[Entries supplied — start]
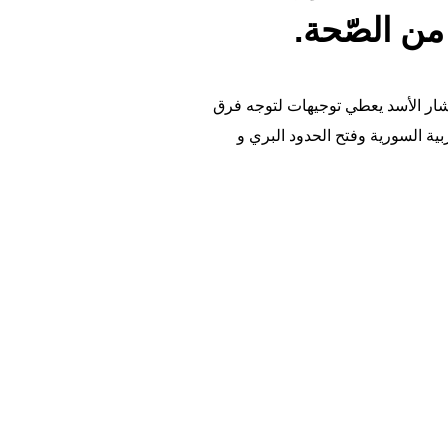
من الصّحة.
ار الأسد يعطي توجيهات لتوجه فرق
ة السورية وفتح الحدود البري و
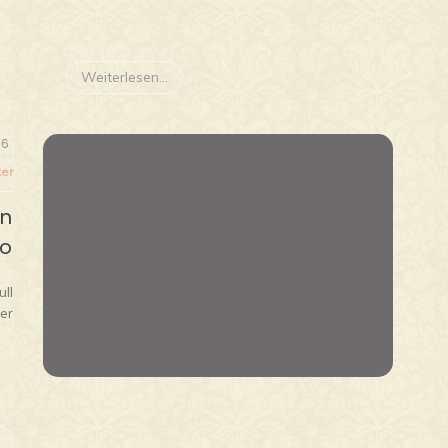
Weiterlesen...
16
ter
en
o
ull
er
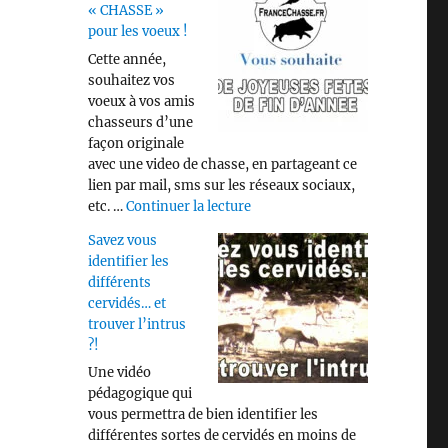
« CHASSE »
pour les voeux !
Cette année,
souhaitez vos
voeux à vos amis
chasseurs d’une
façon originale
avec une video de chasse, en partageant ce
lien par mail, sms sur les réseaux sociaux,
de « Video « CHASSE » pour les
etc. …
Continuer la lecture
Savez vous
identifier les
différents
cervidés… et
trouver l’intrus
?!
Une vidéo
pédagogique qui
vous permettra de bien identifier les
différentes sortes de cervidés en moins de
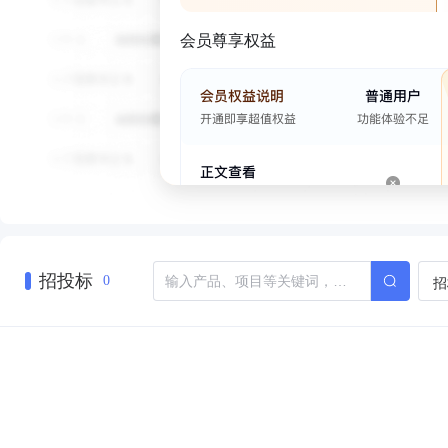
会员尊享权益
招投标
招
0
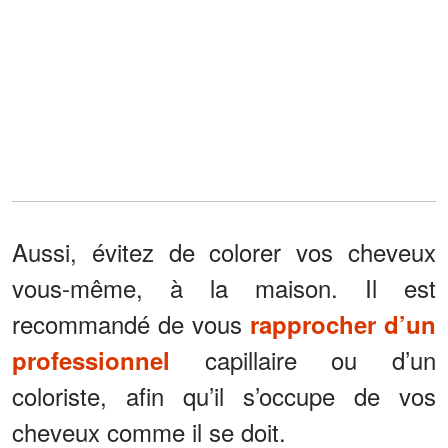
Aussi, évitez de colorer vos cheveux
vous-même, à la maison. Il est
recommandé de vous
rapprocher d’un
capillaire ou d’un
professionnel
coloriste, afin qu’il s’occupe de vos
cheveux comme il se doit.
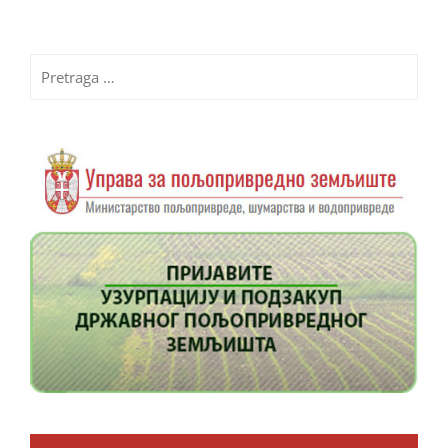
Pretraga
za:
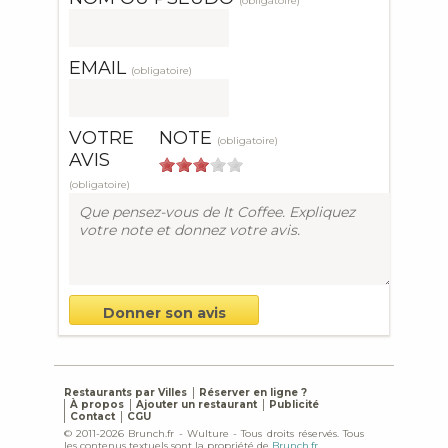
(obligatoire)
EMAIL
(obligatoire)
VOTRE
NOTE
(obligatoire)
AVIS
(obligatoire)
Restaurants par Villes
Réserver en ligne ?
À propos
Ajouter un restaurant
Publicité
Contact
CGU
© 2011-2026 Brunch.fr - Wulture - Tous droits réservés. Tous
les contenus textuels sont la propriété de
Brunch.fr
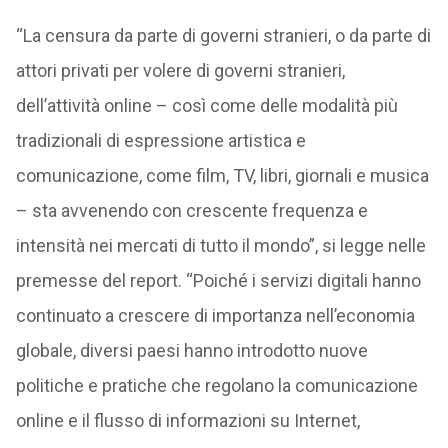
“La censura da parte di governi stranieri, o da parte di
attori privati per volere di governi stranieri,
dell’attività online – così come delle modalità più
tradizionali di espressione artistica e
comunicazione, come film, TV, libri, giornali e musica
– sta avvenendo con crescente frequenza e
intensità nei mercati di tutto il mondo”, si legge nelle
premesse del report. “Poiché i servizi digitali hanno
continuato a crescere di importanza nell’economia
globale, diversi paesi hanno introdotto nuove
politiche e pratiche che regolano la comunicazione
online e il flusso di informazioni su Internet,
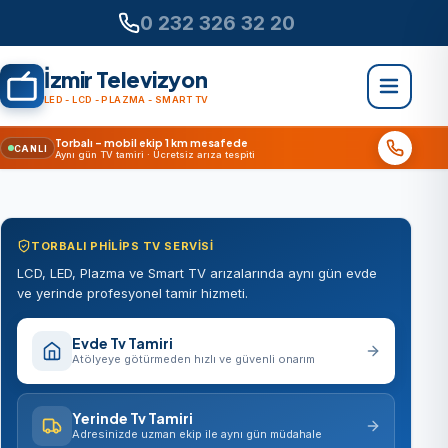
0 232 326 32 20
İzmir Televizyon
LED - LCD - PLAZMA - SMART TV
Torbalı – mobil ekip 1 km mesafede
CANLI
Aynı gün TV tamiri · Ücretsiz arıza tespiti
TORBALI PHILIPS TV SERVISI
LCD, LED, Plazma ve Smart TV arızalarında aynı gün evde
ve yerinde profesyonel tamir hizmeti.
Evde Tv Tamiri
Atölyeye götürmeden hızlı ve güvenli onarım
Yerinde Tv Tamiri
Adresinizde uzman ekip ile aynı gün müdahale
[Entries supplied — finish]
[Entries supplied — start]
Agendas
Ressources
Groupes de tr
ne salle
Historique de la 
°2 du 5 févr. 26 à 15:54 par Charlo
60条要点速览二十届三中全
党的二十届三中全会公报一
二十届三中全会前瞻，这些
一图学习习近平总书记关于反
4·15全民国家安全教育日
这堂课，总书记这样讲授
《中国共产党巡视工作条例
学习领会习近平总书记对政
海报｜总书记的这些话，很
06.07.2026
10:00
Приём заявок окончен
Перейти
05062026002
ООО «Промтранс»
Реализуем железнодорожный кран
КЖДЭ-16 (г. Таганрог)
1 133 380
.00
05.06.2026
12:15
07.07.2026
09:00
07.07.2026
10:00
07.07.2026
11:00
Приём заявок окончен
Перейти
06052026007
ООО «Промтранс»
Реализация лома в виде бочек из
[Entries supplied — finish]
[Entries supplied — start]
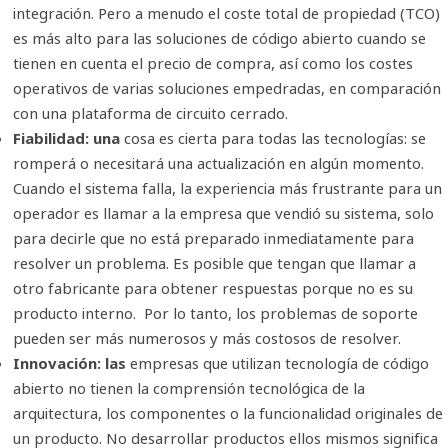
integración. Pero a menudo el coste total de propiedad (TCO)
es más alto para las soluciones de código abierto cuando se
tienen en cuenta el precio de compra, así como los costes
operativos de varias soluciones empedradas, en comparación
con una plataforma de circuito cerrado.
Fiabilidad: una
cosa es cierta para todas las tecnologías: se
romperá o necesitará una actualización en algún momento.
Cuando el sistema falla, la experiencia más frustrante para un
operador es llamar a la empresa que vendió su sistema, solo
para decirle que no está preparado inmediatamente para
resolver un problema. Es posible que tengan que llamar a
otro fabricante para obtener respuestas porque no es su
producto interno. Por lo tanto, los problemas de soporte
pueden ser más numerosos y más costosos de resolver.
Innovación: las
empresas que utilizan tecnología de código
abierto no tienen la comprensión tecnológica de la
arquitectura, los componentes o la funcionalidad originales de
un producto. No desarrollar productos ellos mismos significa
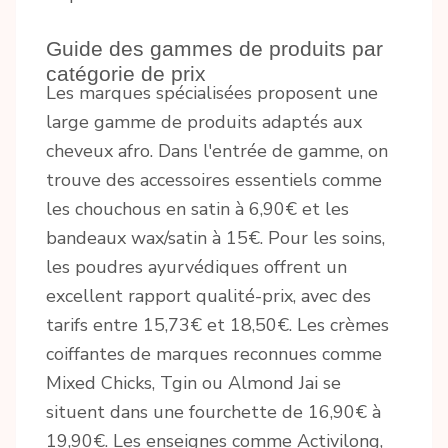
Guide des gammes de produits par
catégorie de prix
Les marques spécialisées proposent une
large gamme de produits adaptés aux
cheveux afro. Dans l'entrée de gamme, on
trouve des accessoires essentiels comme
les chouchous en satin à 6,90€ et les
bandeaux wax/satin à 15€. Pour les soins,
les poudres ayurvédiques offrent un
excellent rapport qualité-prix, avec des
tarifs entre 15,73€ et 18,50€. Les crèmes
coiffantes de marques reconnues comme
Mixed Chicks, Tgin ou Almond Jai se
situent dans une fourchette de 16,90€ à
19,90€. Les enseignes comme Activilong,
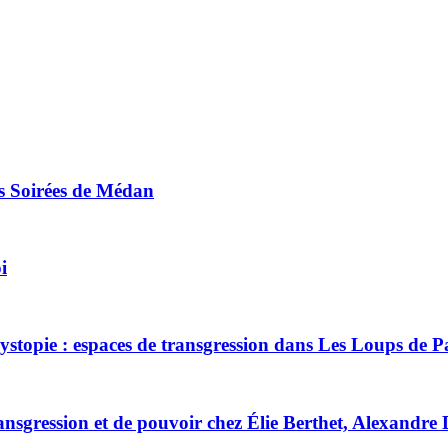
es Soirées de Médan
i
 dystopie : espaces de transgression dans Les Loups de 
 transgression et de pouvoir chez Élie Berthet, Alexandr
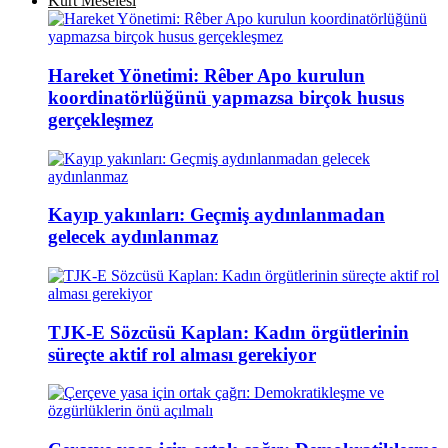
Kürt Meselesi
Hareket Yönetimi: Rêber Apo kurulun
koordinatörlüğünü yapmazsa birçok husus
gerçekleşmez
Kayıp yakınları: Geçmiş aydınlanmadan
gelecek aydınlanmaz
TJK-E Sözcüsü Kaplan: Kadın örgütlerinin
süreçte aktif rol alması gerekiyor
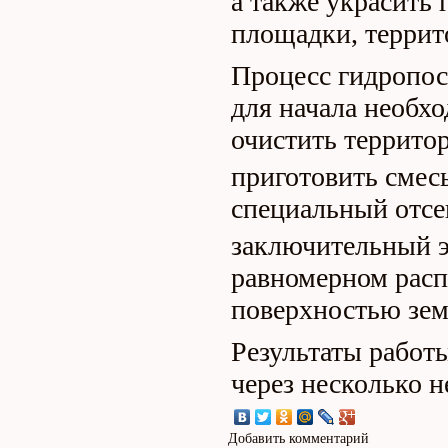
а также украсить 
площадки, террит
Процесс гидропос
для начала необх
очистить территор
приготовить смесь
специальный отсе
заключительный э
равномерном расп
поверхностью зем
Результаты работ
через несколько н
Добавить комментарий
[Entries supplied — finish]
• **What to produce**:
Print exactly the lines of the listing above starting at the line containing "КЖДЭ-16 (г. Таганрог)" and ending at the line containing "Реализация лома в виде бочек из", both included.

• **Result of this exercise**:
КЖДЭ-16 (г. Таганрог)
1 133 380
.00
05.06.2026
12:15
07.07.2026
09:00
07.07.2026
10:00
07.07.2026
11:00
Приём заявок окончен
Перейти
06052026007
ООО «Промтранс»
Реализация лома в виде бочек из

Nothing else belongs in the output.